Second, declining costs: many productivity-enhancing technologies haven’t been adopted because they’re too expensive or complex. That’s changing. Consider that the amortized cost of a general-purpose robot is falling below the global average human wage. And you no longer need a PhD to run it.
Third, small firms are becoming adopters. Many small- and medium-sized enterprises (SMEs) operate far from the productivity frontier. Statistically, they’re stagnant. They employ a huge percentage of workers around the world. As productivity-enhancing technologies become affordable and simpler to use, expect more and more SMEs to employ them. The impact will be faster diffusion, as SMEs “catch up” to the frontier.
Finally, green shoots in service industries: there’s been a dramatic shift in the composition of the economy from manufacturing to services. Services have lagged in adopting new technology, even basic digitization. There’s low-hanging fruit such as healthcare and retail. Both pack a punch in terms of size in the economy. E-commerce, for instance, hurts productivity in the short run but will boost it in the long run.

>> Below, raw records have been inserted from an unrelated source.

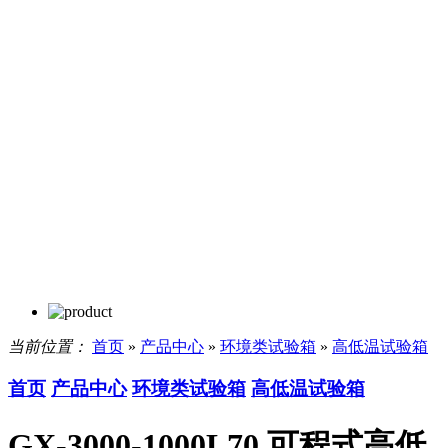
当前位置：
首页
»
产品中心
»
环境类试验箱
»
高低温试验箱
首页
产品中心
环境类试验箱
高低温试验箱
GX-3000-1000L70 可程式高低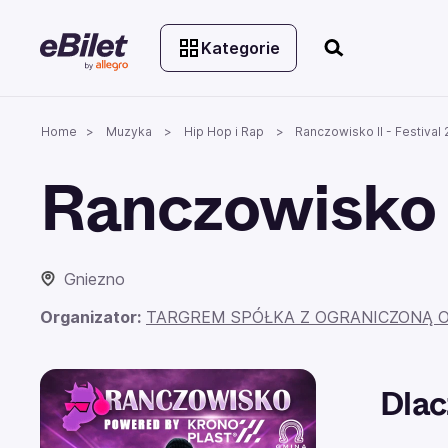
Kategorie
Home
Muzyka
Hip Hop i Rap
Ranczowisko II - Festival
Ranczowisko I
Gniezno
Organizator:
TARGREM SPÓŁKA Z OGRANICZONĄ 
Dlac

Crystal balls are dangerous things, but those are optimistic signs—bottom-up catalysts that could trigger a global productivity rebound in the coming years. That would be welcome; our living standards depend on it.
Executive MBA student Crystal Lam is managing director of Vinawood Ltd., a 700-employee manufacturing company based in Ho Chi Minh City, Vietnam, and the country’s leading producer of wood blind and shutter components.
I do not believe that productivity is stuck in neutral. It is beneficial to address what the term “productivity” could mean.
Vinawood perceives productivity as achieving the optimal result per resource (raw materials, man-hours, and machine hours), which could be measured in terms of yield rate and output. Thus, productivity can be achieved through initiatives such as waste reduction and increased throughput, as opposed to replacing man-hours with machine hours.
Technology increases productivity for many industries, but not at the same rate in all sectors. For example, equipment that improves crop management for farmland may develop more rapidly than that for fabric weaving. It is not only technology that leads to efficiency. Increasing productivity is a continuous effort of improvements from multiple perspectives: space management, processes, material, talent development, technology, environment, culture, and so on. Finding the right balance among all of them will lead to optimal results. At Vinawood, we have a dedicated operations excellence team that is tasked with the primary focus of incorporating these variables with lean-manufacturing principles to achieve higher productivity.
Productivity does not necessarily mean replacing manual labor with machines.
Vinawood’s processes are as automated as possible for a wood manufacturing facility. Since we work with wood, a natural product with characteristics such as knots and sugar deposits in unpredictable locations, an operator is needed to decide the location of the optimal cut. Therefore, our operation is largely automated with respect to material movement and milling, but decisions are still determined by our operators. When evaluating the optimal level of automation, one needs to be mindful of the material that is used and the skill sets of the manpower involved. Technology will always support the process, but will not necessarily drive it. As my mentor once said, “To make it work, we need to integrate hardware, software, and humanware.” We value our operators and work toward building their skill sets as we expand our business activities.
Contrary to what some may believe, it is still possible for optimal results to be achieved by employing thousands in the context of emerging and frontier markets such as Vietnam. Productivity does not necessarily mean replacing manual labor with machines. Higher productivity translates to obtaining more value through their combination. The key to sustaining long-term profits is understanding the future costs of each resource, and identifying how to maintain optimal results as the input prices change.